O documento afirma que a polícia não pode ser respeitada se é percebida como uma “força de ocupação” exterior, algo que acontece em parte no bairro de Ferguson onde faleceu Brown, no qual muitos residentes negros estão distantes da polícia. Nesse subúrbio de Saint Louis, 67% da população é negra, mas 94,3% da força policial é branca. Os especialistas pedem ao Governo federal que crie incentivos econômicos para que as policias locais reflitam melhor “a demografia da comunidade”.
Especialistas pedem que a polícia divulgue seus erros do passado e todas suas estatísticas, além de fomentar o debate com a comunidade e as escolas
Para aumentar a confiança, também é essencial uma maior transparência: que a polícia divulgue seus erros do passado e todas suas estatísticas, que haja debates públicos de suas estratégias, tenha interlocutores na comunidade e nas escolas, e em casos de crise dirija-se rapidamente à opinião pública. A falta de transparência alimentou os protestos de Ferguson.

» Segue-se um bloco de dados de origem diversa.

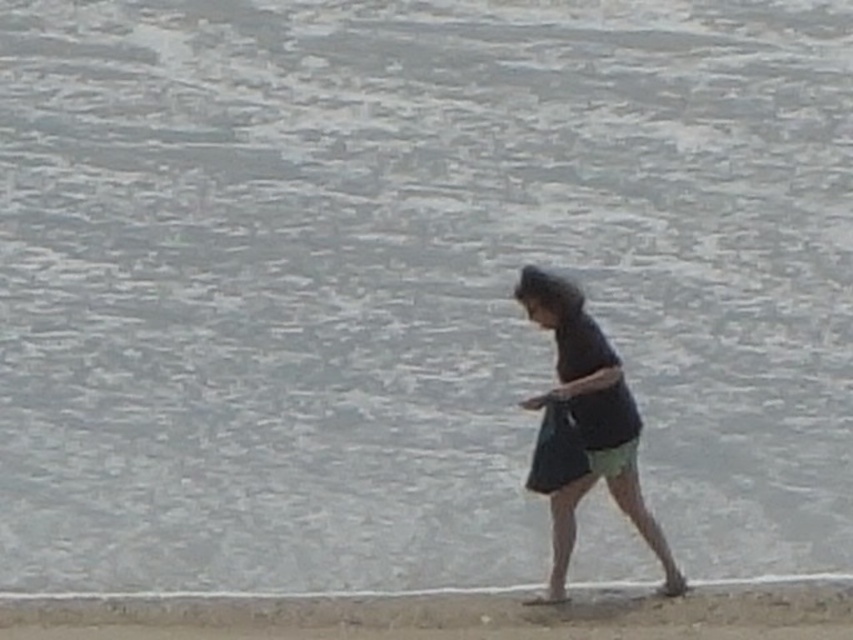 How distant is sandy beach at lower center from dark matte shirt at center?

They are 99.59 centimeters apart.

Looking at this image, is sandy beach at lower center to the right of dark matte shirt at center from the viewer's perspective?

Incorrect, sandy beach at lower center is not on the right side of dark matte shirt at center.

Is point (375, 628) behind point (549, 492)?

No, (375, 628) is closer to viewer.

What are the coordinates of `sandy beach at lower center` in the screenshot? It's located at (451, 614). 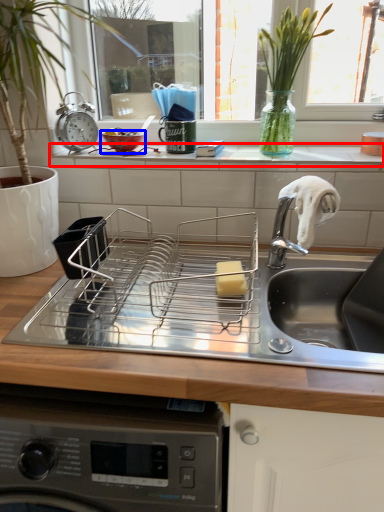 Question: Among these objects, which one is farthest to the camera, window sill (highlighted by a red box) or basin (highlighted by a blue box)?

Choices:
 (A) window sill
 (B) basin

Answer: (B) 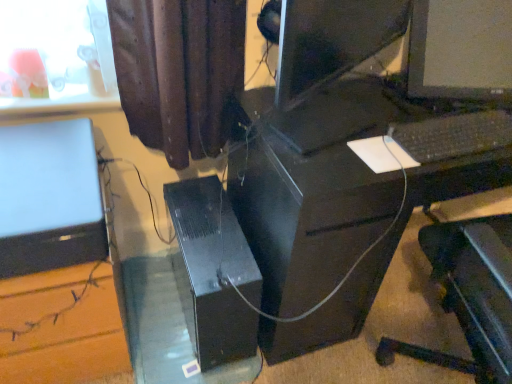 You are a GUI agent. You are given a task and a screenshot of the screen. Output one action in this format:
    pyautogui.click(x=<x>, y=<y>)
    Task: Click on the vacant space to the left of black plastic keyboard at center
    This screenshot has width=512, height=384.
    Given the screenshot: What is the action you would take?
    pyautogui.click(x=351, y=117)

De forma paralela, os especialistas defendem que as investigações externas sejam obrigatórias nas mortes por disparos policiais. O Departamento de Justiça investiga as práticas da polícia de Ferguson, algo que fez com cerca de vinte outros departamentos nos últimos seis anos, em algumas ocasiões por pedido próprio. Mas os especialistas também transferem a obrigação da investigação externa ao âmbito judicial em casos de mortes por disparos policiais. Isso significa na prática que o caso seja dirigido por um promotor especial, o que não aconteceu nem em Ferguson nem em Nova York.
A aplicação das recomendações depende do Governo federal e sua capacidade de influenciar as polícias dos estados
Outro detalhe relevante é a aposta pela contenção do uso da força. “Na mente de cada policial deve existir uma filosofia clara de ‘santidade da vida’”, aponta o relatório. Pede que o Governo de Obama apoie o desenvolvimento e a avaliação de novas tecnologias “menos letais”, o que poderia ajudar a reduzir as mortes. Na mesma linha, defende o uso de câmeras de vídeo nos uniformes dos policiais, algo que a Casa Branca também apoia, mas pede que sejam analisadas com detalhes as garantias de privacidade de seu uso.
O relatório evita fazer recomendações para algum lugar concreto, mas duas incidem diretamente sobre Ferguson. Por um lado, aposta que Governo federal possa sancionar os policiais que façam uso impróprio de equipamento militar e táticas de confronto contra concentrações públicas. Contra a inquietante estética militar dos policiais antidistúrbios em Ferguson, o Governo anunciou uma revisão da transferência de material do Pentágono para departamentos policiais.
E do outro, o documento pede que terminem os pedidos para que os agentes, com fins de arrecadação, emitam um determinado número de multas ou citações de delito, o que costuma prejudicar a comunidade negra. Em 2013, em Ferguson, o número de ordens de prisão (33.000) superou o de habitantes (21.000), a maioria por infrações de trânsito.